Look through the data below and extract, unchanged, the lines from the one that contains "Blog (719, 53)" to the one that contains "Sklep (786, 53)", both included.

Saved data entries
+--

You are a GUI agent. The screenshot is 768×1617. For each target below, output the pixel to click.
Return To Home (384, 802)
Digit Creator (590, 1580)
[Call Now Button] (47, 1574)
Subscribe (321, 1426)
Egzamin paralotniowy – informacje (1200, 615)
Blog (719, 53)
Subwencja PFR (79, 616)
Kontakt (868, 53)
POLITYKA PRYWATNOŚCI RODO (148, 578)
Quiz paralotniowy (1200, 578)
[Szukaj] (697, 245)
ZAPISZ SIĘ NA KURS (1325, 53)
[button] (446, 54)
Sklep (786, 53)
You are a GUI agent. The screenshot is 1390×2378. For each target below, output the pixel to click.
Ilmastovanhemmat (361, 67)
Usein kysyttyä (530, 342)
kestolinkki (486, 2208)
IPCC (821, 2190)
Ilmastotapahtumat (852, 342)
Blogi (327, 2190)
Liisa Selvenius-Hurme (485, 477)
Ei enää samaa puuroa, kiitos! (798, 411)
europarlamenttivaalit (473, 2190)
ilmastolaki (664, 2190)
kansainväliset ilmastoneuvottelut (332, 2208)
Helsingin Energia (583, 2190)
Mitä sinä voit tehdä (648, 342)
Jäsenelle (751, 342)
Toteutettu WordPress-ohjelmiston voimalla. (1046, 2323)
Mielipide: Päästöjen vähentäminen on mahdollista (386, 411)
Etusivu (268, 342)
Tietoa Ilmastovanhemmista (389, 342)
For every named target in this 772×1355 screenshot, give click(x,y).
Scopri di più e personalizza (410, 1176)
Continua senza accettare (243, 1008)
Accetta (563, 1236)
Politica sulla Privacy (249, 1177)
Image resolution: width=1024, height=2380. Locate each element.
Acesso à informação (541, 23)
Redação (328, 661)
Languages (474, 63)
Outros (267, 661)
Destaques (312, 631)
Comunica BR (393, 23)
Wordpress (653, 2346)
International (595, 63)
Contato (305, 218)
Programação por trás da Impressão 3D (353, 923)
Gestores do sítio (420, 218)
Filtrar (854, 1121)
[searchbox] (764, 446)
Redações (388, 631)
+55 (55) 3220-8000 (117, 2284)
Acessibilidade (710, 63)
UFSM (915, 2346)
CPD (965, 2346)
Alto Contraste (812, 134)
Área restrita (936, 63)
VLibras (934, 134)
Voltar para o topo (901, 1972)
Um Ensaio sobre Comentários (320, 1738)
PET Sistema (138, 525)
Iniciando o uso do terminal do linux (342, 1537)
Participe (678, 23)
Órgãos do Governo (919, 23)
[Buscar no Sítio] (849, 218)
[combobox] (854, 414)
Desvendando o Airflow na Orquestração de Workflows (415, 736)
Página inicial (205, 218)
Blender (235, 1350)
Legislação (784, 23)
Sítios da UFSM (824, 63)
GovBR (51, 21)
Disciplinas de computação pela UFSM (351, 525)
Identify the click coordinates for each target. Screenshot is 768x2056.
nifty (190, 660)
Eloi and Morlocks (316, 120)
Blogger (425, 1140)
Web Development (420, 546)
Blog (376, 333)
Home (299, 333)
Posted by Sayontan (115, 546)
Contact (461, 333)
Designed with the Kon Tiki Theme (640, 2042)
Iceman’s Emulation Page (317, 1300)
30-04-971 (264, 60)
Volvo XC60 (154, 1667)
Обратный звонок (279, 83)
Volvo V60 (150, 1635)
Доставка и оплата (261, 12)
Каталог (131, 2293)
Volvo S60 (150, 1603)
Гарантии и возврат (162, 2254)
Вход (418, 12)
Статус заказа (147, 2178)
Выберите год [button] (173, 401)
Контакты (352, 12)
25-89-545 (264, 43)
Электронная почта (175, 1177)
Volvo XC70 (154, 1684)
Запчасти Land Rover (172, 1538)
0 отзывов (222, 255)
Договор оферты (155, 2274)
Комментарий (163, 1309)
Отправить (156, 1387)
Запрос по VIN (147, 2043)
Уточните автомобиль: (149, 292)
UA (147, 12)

+--

SOLUTION TO THE PROBLEM
Blog (719, 53)
Subwencja PFR (79, 616)
Kontakt (868, 53)
POLITYKA PRYWATNOŚCI RODO (148, 578)
Quiz paralotniowy (1200, 578)
[Szukaj] (697, 245)
ZAPISZ SIĘ NA KURS (1325, 53)
[button] (446, 54)
Sklep (786, 53)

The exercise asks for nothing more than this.